Now I’m on 8th Street, in the center of unbelievable change as a new city emerges from the old, as new shops, eateries, and housing pop up like mushrooms around a new arena. This chaos would be true for any pastor in a new place, but what makes this even more dramatic is that the congregation doesn’t know its space either. It is as if we all dropped from the sky. True, parishioners know where North 4th and West Allen intersect, which is more than I can say. But even lifelong residents are at a loss to know what is located there! To respond to your context and your neighbor means to get to know them. Except many who will live here do not yet live here, their future homes now a hole in the ground. The one constant is in itself ever-changing, the homeless served by the church soup kitchens four times a week, and ministry far beyond that.
The third circle speaks to the ways of the ELCA. I am teased by Presbyterians and Lutherans alike about my connection to the other. I reply that I’m following in the footsteps of Philip Melancthon, (1497–1560) who tried to bring the two together. As is so often the case, relationship and vision have made this call possible.

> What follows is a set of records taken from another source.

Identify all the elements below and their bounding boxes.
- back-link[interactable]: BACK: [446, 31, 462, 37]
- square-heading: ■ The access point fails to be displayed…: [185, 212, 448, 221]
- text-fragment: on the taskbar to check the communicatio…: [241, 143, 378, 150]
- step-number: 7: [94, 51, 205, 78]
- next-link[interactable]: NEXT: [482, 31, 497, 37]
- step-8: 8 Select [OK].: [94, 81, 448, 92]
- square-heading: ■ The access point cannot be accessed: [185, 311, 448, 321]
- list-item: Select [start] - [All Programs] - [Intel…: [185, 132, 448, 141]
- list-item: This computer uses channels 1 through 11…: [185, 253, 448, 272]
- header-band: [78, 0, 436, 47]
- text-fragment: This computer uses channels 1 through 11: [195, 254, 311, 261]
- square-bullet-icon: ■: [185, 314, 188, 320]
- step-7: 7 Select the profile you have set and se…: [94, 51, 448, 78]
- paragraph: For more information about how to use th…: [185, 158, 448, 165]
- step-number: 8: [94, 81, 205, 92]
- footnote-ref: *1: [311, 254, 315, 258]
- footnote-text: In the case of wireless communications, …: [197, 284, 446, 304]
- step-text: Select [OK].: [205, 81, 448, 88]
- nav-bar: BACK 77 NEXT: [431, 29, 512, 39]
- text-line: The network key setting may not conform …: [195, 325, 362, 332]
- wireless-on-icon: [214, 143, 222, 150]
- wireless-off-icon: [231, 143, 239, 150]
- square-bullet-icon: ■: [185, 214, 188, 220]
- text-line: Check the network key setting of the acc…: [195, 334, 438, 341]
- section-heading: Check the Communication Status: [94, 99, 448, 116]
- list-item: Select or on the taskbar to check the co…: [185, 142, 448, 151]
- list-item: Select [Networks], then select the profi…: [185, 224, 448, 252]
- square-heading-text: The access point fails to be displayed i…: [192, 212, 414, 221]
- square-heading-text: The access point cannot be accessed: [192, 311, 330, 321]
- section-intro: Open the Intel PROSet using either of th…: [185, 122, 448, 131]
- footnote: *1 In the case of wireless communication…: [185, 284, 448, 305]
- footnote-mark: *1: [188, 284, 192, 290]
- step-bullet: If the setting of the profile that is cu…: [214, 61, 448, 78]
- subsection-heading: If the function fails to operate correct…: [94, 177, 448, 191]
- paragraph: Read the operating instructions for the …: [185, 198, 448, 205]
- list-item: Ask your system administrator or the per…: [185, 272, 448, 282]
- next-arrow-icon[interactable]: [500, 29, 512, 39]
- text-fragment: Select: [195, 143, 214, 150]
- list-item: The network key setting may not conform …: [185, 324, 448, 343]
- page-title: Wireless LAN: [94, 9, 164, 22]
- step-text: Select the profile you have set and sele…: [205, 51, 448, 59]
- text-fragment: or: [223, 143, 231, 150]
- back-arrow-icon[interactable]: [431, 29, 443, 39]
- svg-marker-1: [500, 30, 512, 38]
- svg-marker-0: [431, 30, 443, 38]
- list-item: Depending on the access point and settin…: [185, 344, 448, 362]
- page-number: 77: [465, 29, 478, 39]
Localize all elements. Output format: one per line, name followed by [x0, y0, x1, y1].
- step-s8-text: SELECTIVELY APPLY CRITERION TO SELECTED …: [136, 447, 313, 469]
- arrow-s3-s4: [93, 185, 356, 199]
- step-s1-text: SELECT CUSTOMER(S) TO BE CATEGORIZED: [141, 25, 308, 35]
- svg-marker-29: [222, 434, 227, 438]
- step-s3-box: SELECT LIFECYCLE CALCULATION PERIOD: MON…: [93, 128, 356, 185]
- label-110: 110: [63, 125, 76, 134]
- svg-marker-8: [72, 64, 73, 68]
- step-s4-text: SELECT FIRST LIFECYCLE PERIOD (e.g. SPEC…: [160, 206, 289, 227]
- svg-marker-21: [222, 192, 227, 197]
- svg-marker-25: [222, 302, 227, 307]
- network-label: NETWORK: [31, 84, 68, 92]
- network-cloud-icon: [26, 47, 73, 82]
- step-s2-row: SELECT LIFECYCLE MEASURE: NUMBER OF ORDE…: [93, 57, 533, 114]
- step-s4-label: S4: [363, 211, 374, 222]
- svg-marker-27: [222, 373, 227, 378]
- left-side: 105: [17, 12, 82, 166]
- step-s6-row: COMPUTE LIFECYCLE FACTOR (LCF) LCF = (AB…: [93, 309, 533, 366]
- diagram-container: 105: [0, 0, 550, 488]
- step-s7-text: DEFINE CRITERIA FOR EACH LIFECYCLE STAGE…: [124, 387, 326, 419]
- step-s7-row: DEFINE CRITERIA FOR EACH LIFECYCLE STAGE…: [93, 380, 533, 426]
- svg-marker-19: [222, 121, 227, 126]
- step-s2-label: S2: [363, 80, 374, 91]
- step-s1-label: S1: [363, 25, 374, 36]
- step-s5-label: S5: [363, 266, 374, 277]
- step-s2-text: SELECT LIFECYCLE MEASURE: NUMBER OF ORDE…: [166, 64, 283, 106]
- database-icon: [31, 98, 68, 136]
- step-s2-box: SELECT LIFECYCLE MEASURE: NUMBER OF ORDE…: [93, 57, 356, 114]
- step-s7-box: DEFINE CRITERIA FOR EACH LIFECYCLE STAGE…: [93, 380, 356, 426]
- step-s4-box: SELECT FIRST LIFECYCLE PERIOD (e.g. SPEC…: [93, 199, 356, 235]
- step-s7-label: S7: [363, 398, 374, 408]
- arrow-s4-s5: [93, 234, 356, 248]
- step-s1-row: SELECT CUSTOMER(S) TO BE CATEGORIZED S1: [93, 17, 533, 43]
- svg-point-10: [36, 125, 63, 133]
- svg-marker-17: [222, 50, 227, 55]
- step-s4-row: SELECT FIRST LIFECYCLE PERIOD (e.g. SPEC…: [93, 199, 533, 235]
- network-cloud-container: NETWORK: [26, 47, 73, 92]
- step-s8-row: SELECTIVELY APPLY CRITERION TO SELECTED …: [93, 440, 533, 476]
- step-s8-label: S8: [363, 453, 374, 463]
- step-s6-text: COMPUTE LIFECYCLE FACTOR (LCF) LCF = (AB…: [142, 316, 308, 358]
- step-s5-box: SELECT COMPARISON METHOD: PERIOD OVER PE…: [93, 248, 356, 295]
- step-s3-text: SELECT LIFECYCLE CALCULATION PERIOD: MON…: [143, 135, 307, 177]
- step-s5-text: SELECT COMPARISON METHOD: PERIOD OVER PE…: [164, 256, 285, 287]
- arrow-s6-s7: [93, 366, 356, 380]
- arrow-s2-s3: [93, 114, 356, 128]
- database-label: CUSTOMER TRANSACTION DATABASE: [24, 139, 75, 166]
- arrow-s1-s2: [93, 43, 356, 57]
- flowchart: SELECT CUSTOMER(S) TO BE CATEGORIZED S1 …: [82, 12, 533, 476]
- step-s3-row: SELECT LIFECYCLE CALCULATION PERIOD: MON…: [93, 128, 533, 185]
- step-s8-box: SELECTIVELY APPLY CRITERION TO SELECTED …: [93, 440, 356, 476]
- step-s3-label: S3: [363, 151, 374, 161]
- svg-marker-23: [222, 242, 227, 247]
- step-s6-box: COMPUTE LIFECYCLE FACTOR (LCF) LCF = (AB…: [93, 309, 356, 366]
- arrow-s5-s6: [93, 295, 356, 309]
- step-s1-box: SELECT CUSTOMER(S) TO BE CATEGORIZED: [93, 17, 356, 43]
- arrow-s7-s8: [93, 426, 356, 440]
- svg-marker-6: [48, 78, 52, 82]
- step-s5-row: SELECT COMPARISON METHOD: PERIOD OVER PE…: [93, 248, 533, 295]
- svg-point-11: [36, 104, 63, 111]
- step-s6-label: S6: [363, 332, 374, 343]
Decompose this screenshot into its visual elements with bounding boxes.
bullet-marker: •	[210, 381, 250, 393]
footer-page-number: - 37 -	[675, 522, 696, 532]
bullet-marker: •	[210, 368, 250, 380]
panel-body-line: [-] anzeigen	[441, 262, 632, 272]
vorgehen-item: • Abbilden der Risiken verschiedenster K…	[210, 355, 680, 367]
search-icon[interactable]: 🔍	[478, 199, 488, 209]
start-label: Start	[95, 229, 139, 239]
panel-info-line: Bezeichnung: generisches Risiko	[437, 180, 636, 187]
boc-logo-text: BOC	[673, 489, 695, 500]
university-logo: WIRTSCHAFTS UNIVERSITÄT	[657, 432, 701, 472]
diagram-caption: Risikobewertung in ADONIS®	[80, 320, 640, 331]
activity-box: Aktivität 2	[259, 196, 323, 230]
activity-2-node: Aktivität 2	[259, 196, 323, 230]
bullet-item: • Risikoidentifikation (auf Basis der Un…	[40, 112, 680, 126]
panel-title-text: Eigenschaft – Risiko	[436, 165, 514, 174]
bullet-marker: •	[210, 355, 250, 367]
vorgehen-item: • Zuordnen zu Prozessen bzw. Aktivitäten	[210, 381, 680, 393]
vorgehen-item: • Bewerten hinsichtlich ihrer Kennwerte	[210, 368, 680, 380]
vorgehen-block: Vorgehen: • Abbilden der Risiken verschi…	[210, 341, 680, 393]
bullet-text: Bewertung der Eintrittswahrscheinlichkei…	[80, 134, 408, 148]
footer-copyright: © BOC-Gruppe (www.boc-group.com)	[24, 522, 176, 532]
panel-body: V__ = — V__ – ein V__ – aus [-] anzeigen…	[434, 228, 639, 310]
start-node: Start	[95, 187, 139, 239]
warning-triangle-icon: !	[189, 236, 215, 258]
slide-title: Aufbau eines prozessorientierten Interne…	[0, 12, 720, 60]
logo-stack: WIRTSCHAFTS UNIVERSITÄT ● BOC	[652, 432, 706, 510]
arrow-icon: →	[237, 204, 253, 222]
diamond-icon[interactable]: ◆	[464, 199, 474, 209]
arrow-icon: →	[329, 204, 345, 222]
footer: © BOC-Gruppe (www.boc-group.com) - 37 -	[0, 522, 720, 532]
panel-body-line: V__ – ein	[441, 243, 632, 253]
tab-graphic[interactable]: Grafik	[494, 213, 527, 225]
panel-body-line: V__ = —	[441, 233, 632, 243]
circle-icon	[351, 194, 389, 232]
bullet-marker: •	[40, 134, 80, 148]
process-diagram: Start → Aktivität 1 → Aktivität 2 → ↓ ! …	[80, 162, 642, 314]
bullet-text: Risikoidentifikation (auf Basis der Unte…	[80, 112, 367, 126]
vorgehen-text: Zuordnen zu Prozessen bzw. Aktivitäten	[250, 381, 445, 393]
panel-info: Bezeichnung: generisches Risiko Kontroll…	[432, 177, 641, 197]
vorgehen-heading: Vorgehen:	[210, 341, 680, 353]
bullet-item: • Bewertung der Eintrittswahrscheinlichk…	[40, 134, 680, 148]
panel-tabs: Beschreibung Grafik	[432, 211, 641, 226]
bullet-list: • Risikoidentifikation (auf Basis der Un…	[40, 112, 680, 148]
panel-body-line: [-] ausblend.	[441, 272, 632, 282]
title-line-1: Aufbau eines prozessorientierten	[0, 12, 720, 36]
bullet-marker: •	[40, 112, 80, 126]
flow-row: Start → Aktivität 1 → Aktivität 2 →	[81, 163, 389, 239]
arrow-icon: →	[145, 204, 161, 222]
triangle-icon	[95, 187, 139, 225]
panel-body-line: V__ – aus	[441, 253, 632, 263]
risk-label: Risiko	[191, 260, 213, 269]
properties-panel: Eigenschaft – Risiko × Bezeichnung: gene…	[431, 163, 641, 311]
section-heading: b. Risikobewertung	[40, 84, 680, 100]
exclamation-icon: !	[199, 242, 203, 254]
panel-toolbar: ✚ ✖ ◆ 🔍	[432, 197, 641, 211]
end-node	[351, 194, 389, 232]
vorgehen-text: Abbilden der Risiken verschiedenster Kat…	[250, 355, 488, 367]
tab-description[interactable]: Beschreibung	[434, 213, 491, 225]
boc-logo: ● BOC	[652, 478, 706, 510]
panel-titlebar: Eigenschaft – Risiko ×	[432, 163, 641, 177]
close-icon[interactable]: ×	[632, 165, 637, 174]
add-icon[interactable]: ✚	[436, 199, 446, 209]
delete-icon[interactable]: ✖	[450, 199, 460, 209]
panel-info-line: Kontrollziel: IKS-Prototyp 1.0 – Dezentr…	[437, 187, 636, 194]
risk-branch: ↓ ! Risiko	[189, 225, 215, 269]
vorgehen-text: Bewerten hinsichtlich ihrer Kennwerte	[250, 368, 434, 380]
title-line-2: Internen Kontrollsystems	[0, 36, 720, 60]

I have known Bishop Sam Zeiser since his installation, and while our paths did not cross frequently, they were always friendly. Some years ago, common vision led our mid councils to join to United Church of Christ conferences in providing boundary training for all of our pastors. This past fall, shortly after intuiting that I was open to seeking a new call, I went for my own boundary training, hosted that year by the Lutherans. There to greet us was my friend, the bishop.
The Formula of Agreement has been on the books since 1997. But it isn’t something commonly known by church members or pastors. But I knew that just as I, the teaching (executive) presbyter, was aware of the possibility and how it was practiced, the bishop would know about this as well. Vision is not only seeking what is in the near-distant future; it is also seeing what is possible right at your feet. I sensed an immediate, if unstated, interest on his part to my shared confidence that I was exploring possibilities for my future. The seed planted that day is taking root as I write.
Finally, there is the particularity of this specific congregation. Not only am I learning general Lutheran theology and practice, but I am living out St. Paul’s expression of these on a daily basis. I am constantly asking, “Is this a Lutheran thing or a St. Paul’s thing?” to know whose line I am in danger of crossing—and it is often both!
But this, I am glad to say, is an overstatement. Not every bishop or EP would be open to considering a Formula of Agreement relationship, laying the necessary foundation in a congregation. Nor is every congregation open to receiving someone quite so different, who requires on-the-job training. That it was even considered says a lot about all of them.
The word I have used, repeatedly and daily, is “gracious.” Would that every congregation were so gracious as this one, and thanks be to God that so many of them are. Ecumenical, and interfaith, relationships will be multiplied and extended as we recognize that not everyone is as we are, and all have something to contribute to us and our growth. Without years of witnessing and participating in Lutheran practice, lacking time to study and embody its ideals, and lacking experience presiding at the altar (and remembering to bow!), each Sunday is a new adventure, and every day a lesson in Lutheran theology and practice.
But for one who, baptized as an adult, who accepted Eugene Carson Blake dictum that “To be Presbyterian is to be ecumenical” even before he knew what they meant, I am so grateful. For the opportunity to live out what to this point had been a theory, seen but until now never personally experienced. And grateful for the witness of this Northeastern Pennsylvania Synod of the ELCA and more particularly, St. Paul’s, which has put flesh and bones on the word “gracious,” to me and those whom we serve.